Activity
This task calls for printing every entry exactly.

---- Data

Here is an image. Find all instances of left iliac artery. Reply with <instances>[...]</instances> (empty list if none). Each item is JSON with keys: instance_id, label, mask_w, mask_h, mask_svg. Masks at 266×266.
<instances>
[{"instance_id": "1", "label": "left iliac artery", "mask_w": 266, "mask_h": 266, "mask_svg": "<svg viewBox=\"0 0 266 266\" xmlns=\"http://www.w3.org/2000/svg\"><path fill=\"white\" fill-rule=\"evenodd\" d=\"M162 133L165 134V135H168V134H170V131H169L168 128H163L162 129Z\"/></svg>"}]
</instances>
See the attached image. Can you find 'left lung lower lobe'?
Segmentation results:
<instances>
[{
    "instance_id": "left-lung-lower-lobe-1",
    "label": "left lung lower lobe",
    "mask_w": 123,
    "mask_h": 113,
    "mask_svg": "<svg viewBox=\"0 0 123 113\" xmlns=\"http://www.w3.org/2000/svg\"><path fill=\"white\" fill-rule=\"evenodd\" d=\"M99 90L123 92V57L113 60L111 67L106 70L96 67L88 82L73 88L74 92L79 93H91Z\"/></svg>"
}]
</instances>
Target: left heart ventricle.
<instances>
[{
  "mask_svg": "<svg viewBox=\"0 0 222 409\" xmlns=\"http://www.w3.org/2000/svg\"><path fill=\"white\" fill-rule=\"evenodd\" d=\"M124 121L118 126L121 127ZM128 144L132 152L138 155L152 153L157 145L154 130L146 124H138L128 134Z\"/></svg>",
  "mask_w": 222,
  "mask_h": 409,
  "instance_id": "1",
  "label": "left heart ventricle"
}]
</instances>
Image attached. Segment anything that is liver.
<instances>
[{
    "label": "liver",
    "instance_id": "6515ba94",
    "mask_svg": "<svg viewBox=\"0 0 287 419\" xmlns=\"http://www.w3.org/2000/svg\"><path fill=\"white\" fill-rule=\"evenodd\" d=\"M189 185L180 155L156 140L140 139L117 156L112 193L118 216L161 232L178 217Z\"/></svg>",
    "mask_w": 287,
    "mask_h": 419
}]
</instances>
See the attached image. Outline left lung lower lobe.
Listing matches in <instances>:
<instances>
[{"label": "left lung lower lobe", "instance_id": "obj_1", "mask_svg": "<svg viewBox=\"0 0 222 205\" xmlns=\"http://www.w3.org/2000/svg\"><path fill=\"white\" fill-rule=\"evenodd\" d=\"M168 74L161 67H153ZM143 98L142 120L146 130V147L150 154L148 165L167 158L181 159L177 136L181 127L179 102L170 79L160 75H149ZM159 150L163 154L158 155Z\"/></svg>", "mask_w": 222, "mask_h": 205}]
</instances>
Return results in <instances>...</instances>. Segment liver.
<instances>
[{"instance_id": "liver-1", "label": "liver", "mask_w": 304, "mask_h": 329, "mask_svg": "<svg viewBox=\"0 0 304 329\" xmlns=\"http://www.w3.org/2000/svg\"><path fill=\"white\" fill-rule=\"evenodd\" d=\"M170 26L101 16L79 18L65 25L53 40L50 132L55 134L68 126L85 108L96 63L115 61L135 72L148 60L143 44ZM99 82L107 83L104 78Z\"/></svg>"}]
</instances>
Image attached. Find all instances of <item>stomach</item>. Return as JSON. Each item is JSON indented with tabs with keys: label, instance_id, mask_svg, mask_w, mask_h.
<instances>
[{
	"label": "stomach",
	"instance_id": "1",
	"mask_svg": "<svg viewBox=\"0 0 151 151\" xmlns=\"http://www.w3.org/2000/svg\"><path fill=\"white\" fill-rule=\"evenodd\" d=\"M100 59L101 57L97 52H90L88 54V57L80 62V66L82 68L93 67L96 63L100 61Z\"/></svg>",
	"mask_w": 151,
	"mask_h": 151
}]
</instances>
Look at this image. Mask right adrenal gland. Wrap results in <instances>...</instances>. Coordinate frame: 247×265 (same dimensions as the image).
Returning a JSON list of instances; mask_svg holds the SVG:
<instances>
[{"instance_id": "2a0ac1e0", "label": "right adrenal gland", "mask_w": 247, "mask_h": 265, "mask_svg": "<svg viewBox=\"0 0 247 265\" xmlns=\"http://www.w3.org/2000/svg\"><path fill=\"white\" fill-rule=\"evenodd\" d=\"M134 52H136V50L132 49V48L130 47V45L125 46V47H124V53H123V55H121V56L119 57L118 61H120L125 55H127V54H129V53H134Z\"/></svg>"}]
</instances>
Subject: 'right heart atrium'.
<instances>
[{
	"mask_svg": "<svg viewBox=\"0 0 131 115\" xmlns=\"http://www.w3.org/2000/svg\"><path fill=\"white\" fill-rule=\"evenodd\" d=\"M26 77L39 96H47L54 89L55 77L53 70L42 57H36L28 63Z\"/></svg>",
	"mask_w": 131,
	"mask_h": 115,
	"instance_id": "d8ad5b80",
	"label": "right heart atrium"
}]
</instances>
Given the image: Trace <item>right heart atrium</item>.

--------

Answer box
Here is an image. Find all instances of left iliac artery. Reply with <instances>[...]</instances> (empty list if none). Each item is JSON with keys: instance_id, label, mask_w, mask_h, mask_svg. Masks at 266×266.
<instances>
[{"instance_id": "1", "label": "left iliac artery", "mask_w": 266, "mask_h": 266, "mask_svg": "<svg viewBox=\"0 0 266 266\" xmlns=\"http://www.w3.org/2000/svg\"><path fill=\"white\" fill-rule=\"evenodd\" d=\"M162 133L165 134V135H168V134H170V131H169L168 128H163L162 129Z\"/></svg>"}]
</instances>
See the attached image. Can you find 'left lung lower lobe'?
Segmentation results:
<instances>
[{
    "instance_id": "left-lung-lower-lobe-1",
    "label": "left lung lower lobe",
    "mask_w": 123,
    "mask_h": 113,
    "mask_svg": "<svg viewBox=\"0 0 123 113\" xmlns=\"http://www.w3.org/2000/svg\"><path fill=\"white\" fill-rule=\"evenodd\" d=\"M99 90L123 92V57L113 60L111 67L106 70L96 67L88 82L73 88L74 92L79 93H91Z\"/></svg>"
}]
</instances>
Target: left heart ventricle.
<instances>
[{
  "mask_svg": "<svg viewBox=\"0 0 222 409\" xmlns=\"http://www.w3.org/2000/svg\"><path fill=\"white\" fill-rule=\"evenodd\" d=\"M124 121L118 126L121 127ZM128 144L132 152L138 155L152 153L157 145L154 130L146 124H138L128 134Z\"/></svg>",
  "mask_w": 222,
  "mask_h": 409,
  "instance_id": "1",
  "label": "left heart ventricle"
}]
</instances>
Image attached. Segment anything that is liver.
<instances>
[{
    "label": "liver",
    "instance_id": "6515ba94",
    "mask_svg": "<svg viewBox=\"0 0 287 419\" xmlns=\"http://www.w3.org/2000/svg\"><path fill=\"white\" fill-rule=\"evenodd\" d=\"M189 185L180 155L156 140L140 139L117 156L112 193L118 216L161 232L178 217Z\"/></svg>",
    "mask_w": 287,
    "mask_h": 419
}]
</instances>
See the attached image. Outline left lung lower lobe.
Listing matches in <instances>:
<instances>
[{"label": "left lung lower lobe", "instance_id": "obj_1", "mask_svg": "<svg viewBox=\"0 0 222 205\" xmlns=\"http://www.w3.org/2000/svg\"><path fill=\"white\" fill-rule=\"evenodd\" d=\"M168 74L161 67H153ZM143 98L142 120L146 130V147L150 154L148 165L167 158L181 159L177 136L181 127L179 102L170 79L160 75H149ZM159 150L163 154L158 155Z\"/></svg>", "mask_w": 222, "mask_h": 205}]
</instances>
Return results in <instances>...</instances>. Segment liver.
<instances>
[{"instance_id": "liver-1", "label": "liver", "mask_w": 304, "mask_h": 329, "mask_svg": "<svg viewBox=\"0 0 304 329\" xmlns=\"http://www.w3.org/2000/svg\"><path fill=\"white\" fill-rule=\"evenodd\" d=\"M170 26L101 16L79 18L65 25L53 40L50 132L55 134L68 126L85 108L96 63L115 61L135 72L148 60L143 44ZM99 82L107 83L104 78Z\"/></svg>"}]
</instances>
Image attached. Find all instances of <item>stomach</item>. Return as JSON. Each item is JSON indented with tabs with keys: label, instance_id, mask_svg, mask_w, mask_h.
<instances>
[{
	"label": "stomach",
	"instance_id": "1",
	"mask_svg": "<svg viewBox=\"0 0 151 151\" xmlns=\"http://www.w3.org/2000/svg\"><path fill=\"white\" fill-rule=\"evenodd\" d=\"M100 59L101 57L97 52H90L88 54V57L80 62V66L82 68L93 67L96 63L100 61Z\"/></svg>",
	"mask_w": 151,
	"mask_h": 151
}]
</instances>
Look at this image. Mask right adrenal gland. Wrap results in <instances>...</instances>. Coordinate frame: 247×265 (same dimensions as the image).
Returning a JSON list of instances; mask_svg holds the SVG:
<instances>
[{"instance_id": "2a0ac1e0", "label": "right adrenal gland", "mask_w": 247, "mask_h": 265, "mask_svg": "<svg viewBox=\"0 0 247 265\" xmlns=\"http://www.w3.org/2000/svg\"><path fill=\"white\" fill-rule=\"evenodd\" d=\"M134 52H136V50L132 49V48L130 47V45L125 46V47H124V53H123V55H121V56L119 57L118 61H120L125 55H127V54H129V53H134Z\"/></svg>"}]
</instances>
Subject: 'right heart atrium'.
<instances>
[{
	"mask_svg": "<svg viewBox=\"0 0 131 115\" xmlns=\"http://www.w3.org/2000/svg\"><path fill=\"white\" fill-rule=\"evenodd\" d=\"M26 77L39 96H47L54 89L55 77L53 70L42 57H36L28 63Z\"/></svg>",
	"mask_w": 131,
	"mask_h": 115,
	"instance_id": "d8ad5b80",
	"label": "right heart atrium"
}]
</instances>
Given the image: Trace <item>right heart atrium</item>.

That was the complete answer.